Restate the following data in its entirety, word for word and without images.
##############################
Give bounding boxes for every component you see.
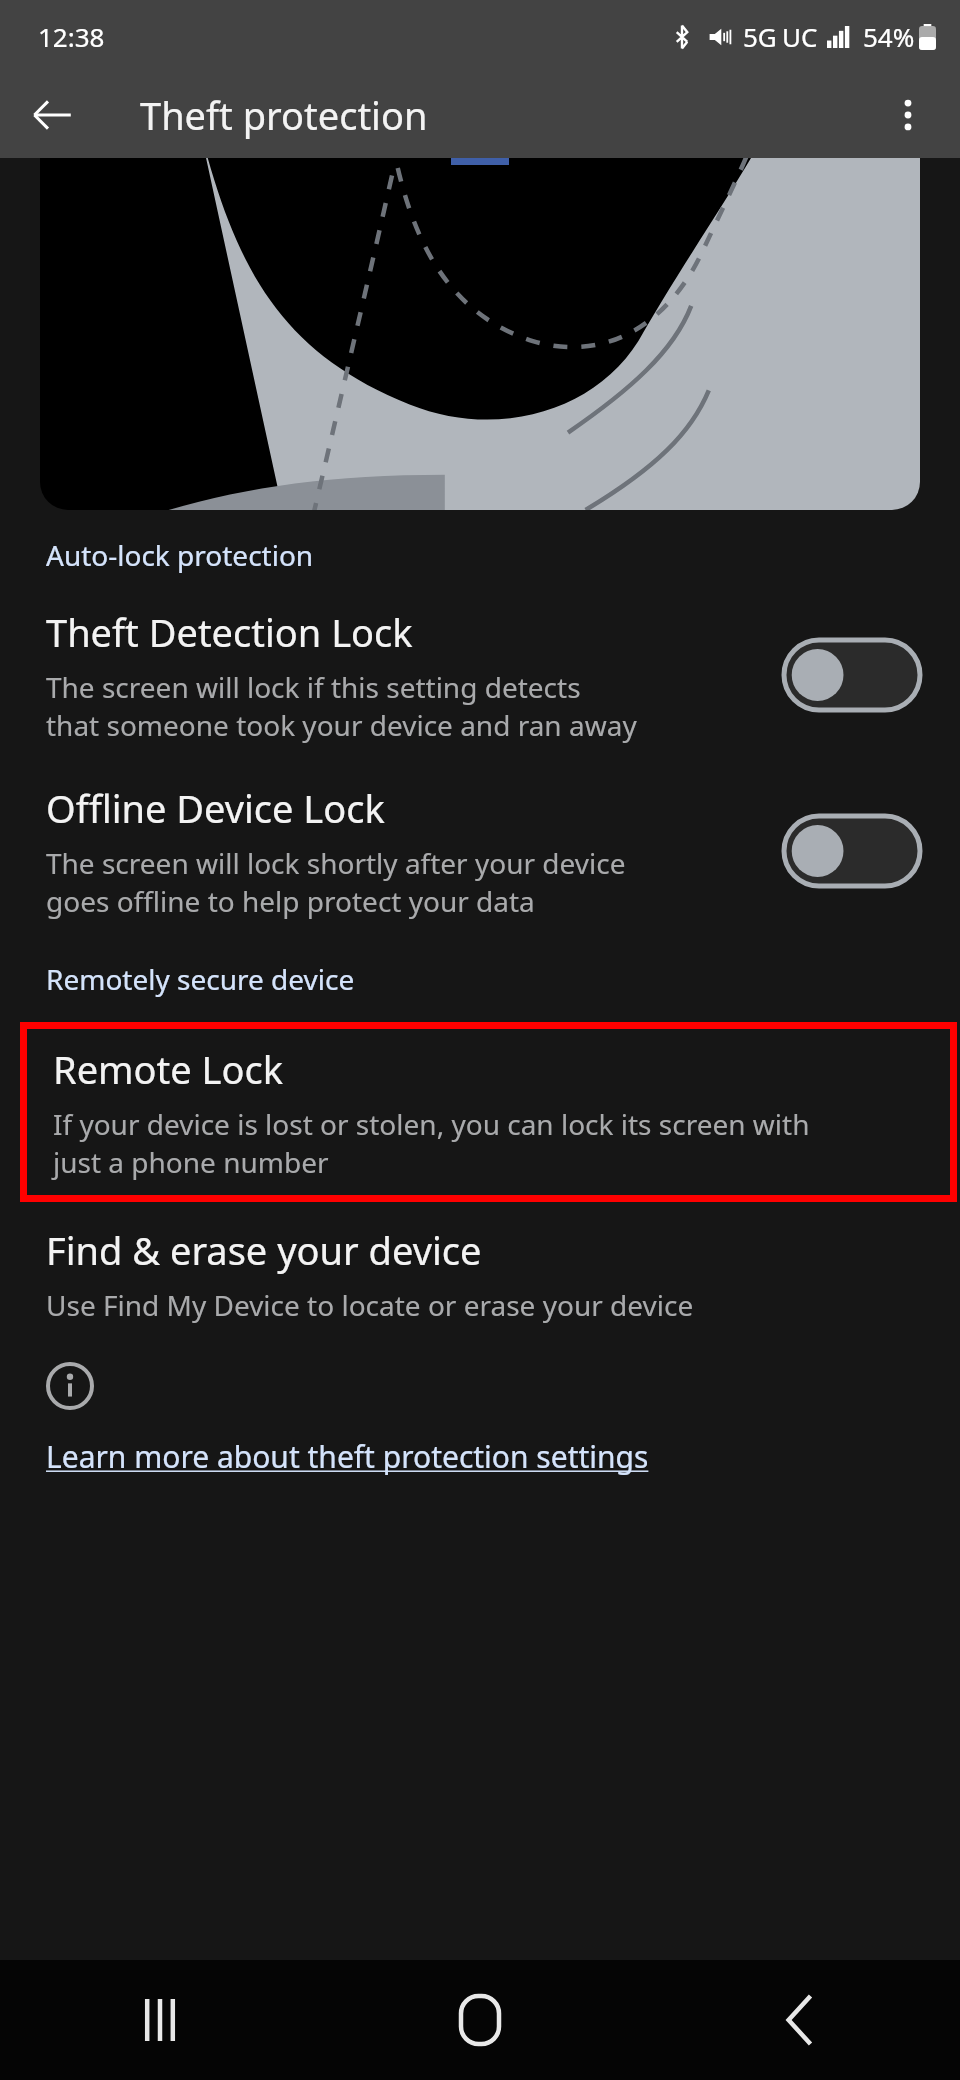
button[interactable]: Back — [640, 1960, 960, 2080]
button[interactable]: Theft Detection Lock — [0, 606, 960, 744]
staticText: 54% — [863, 19, 915, 54]
staticText: Use Find My Device to locate or erase yo… — [46, 1286, 694, 1324]
button[interactable]: Offline Device Lock — [0, 782, 960, 920]
staticText: Theft protection — [140, 89, 428, 141]
button[interactable]: Find & erase your device — [0, 1224, 960, 1324]
staticText: 5G — [743, 19, 777, 54]
staticText: The screen will lock shortly after your … — [46, 844, 626, 920]
button[interactable]: Toggle — [784, 640, 920, 710]
staticText: 12:38 — [38, 19, 105, 54]
staticText: Learn more about theft protection settin… — [46, 1436, 649, 1477]
staticText: UC — [782, 19, 818, 54]
staticText: Remotely secure device — [46, 960, 355, 998]
button[interactable]: Information — [46, 1362, 94, 1410]
staticText: Remote Lock — [53, 1043, 284, 1095]
button[interactable]: Back — [20, 83, 84, 147]
staticText: Auto-lock protection — [46, 536, 314, 574]
button[interactable]: More options — [876, 83, 940, 147]
button[interactable]: Toggle — [784, 816, 920, 886]
staticText: Find & erase your device — [46, 1224, 482, 1276]
staticText: The screen will lock if this setting det… — [46, 668, 637, 744]
staticText: If your device is lost or stolen, you ca… — [53, 1105, 810, 1181]
staticText: Theft Detection Lock — [46, 606, 413, 658]
button[interactable]: Recents — [0, 1960, 320, 2080]
button[interactable]: Learn more about theft protection settin… — [46, 1436, 649, 1477]
staticText: Offline Device Lock — [46, 782, 385, 834]
button[interactable]: Remote Lock — [27, 1029, 950, 1195]
button[interactable]: Home — [320, 1960, 640, 2080]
##############################
**SOLUTION FOR THIS TASK:**
Give bounding boxes for every component you see.
button[interactable]: Back — [640, 1960, 960, 2080]
button[interactable]: Theft Detection Lock — [0, 606, 960, 744]
staticText: 54% — [863, 19, 915, 54]
staticText: Use Find My Device to locate or erase yo… — [46, 1286, 694, 1324]
button[interactable]: Offline Device Lock — [0, 782, 960, 920]
staticText: Theft protection — [140, 89, 428, 141]
button[interactable]: Find & erase your device — [0, 1224, 960, 1324]
staticText: 5G — [743, 19, 777, 54]
staticText: The screen will lock shortly after your … — [46, 844, 626, 920]
button[interactable]: Toggle — [784, 640, 920, 710]
staticText: 12:38 — [38, 19, 105, 54]
staticText: Learn more about theft protection settin… — [46, 1436, 649, 1477]
staticText: UC — [782, 19, 818, 54]
staticText: Remotely secure device — [46, 960, 355, 998]
button[interactable]: Information — [46, 1362, 94, 1410]
staticText: Remote Lock — [53, 1043, 284, 1095]
button[interactable]: Back — [20, 83, 84, 147]
staticText: Auto-lock protection — [46, 536, 314, 574]
button[interactable]: More options — [876, 83, 940, 147]
button[interactable]: Toggle — [784, 816, 920, 886]
staticText: Find & erase your device — [46, 1224, 482, 1276]
staticText: The screen will lock if this setting det… — [46, 668, 637, 744]
staticText: If your device is lost or stolen, you ca… — [53, 1105, 810, 1181]
staticText: Theft Detection Lock — [46, 606, 413, 658]
button[interactable]: Recents — [0, 1960, 320, 2080]
button[interactable]: Learn more about theft protection settin… — [46, 1436, 649, 1477]
staticText: Offline Device Lock — [46, 782, 385, 834]
button[interactable]: Remote Lock — [27, 1029, 950, 1195]
button[interactable]: Home — [320, 1960, 640, 2080]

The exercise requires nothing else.